Is this a known issue somwhere? Any Ideas how/ where to debug further?

stst9180 · ‎2024-09-16

I found my self a solution by dividing the packet pool according to:

https://en.na4.teamsupport.com/knowledgeBase/18188850
Nevertheless for my opinion the networking should recover from an empty internal packet pool on the driver side.
I can't find any documentation about how big the internal packet pools needs to be to make sure a deadlock is not possible.

Regards Pascal

stst9180 · ‎2025-01-27

Hi guys, unfortunately this work-around does not really solve the problem but does only shift it to "seldom occurence". It may still happen that on an occupied system the internal packet pool will exhaust. ( We're currently experiencing this problem with the telnet-addon) as here the internal packets are handled in the telnet-thread. If this one is to slow the internal packet pool will exhaust and never recover. For my opinion NetXDuo should be altered in a way that this situation is really recoverable. Maybe also by killing some sockets or something. This is unfortunately currently not done so the network stays unusable and a manual reboot of the device has to be done.
I currently could not find out why the system isn't recovering as if telnet thread will free the packets l8er, networking should start running again, but there seems to be an issue with the driver which does not do the recover well.

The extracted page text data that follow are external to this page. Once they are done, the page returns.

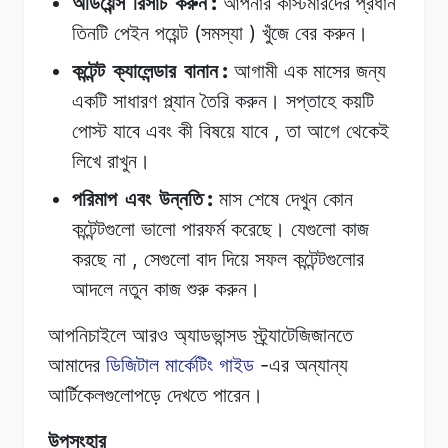
:
অডিয়েন্স
রিসার্চ
করুন
আপনার
কাস্টমারদের
প্রধান
(
)
তিনটি
পেইন
পয়েন্ট
সমস্যা
খুঁজে
বের
করুন।
:
কন্টেন্ট
ক্যালেন্ডার
বানান
আগামী
এক
মাসের
জন্য
একটি
সাধারণ
প্ল্যান
তৈরি
করুন।
সপ্তাহে
কয়টি
,
পোস্ট
যাবে
এবং
কী
বিষয়ে
যাবে
তা
আগে
থেকেই
লিখে
রাখুন।
:
পরিমাপ
এবং
উন্নতি
মাস
শেষে
দেখুন
কোন
কন্টেন্টগুলো
ভালো
পারফর্ম
করেছে।
যেগুলো
কাজ
,
করছে
না
সেগুলো
বাদ
দিয়ে
সফল
কন্টেন্টগুলোর
আদলে
নতুন
কাজ
শুরু
করুন।
আপনিচাইলে
আরও
অ্যাডভান্সড
স্ট্র্যাটেজিজানতে
-
আমাদের
ডিজিটাল
মার্কেটিং
গাইড
এর
অন্যান্য
আর্টিকেলগুলোপড়ে
দেখতে
পারেন।
উপসংহার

May someone of the ST-Internals have a look on this issue too?

Azelio · ‎2025-05-01

Have you found any solution? I have the same problem, for the moment I succeeded in my TCP send thread by using the tx_thread_relinquish() at every loop iteration but in the WEB server code it is supposed that I have not to alter anything... I will try to found a point where I can insert a tx_thread_relinquish() that will be wiped out at the next code generation.

Azelio · ‎2025-05-01

It worked (sort of) it took 3 minutes to load a 15k HTML page but no packet pool damage. I used a tx_thread_sleep(100) (the relinquish was not "strong" enough) in the send data loop of the WEB server. Of course this is not the way to go but, in my opinion, it confirms that the problem is the too fast data dumping in the packet pool.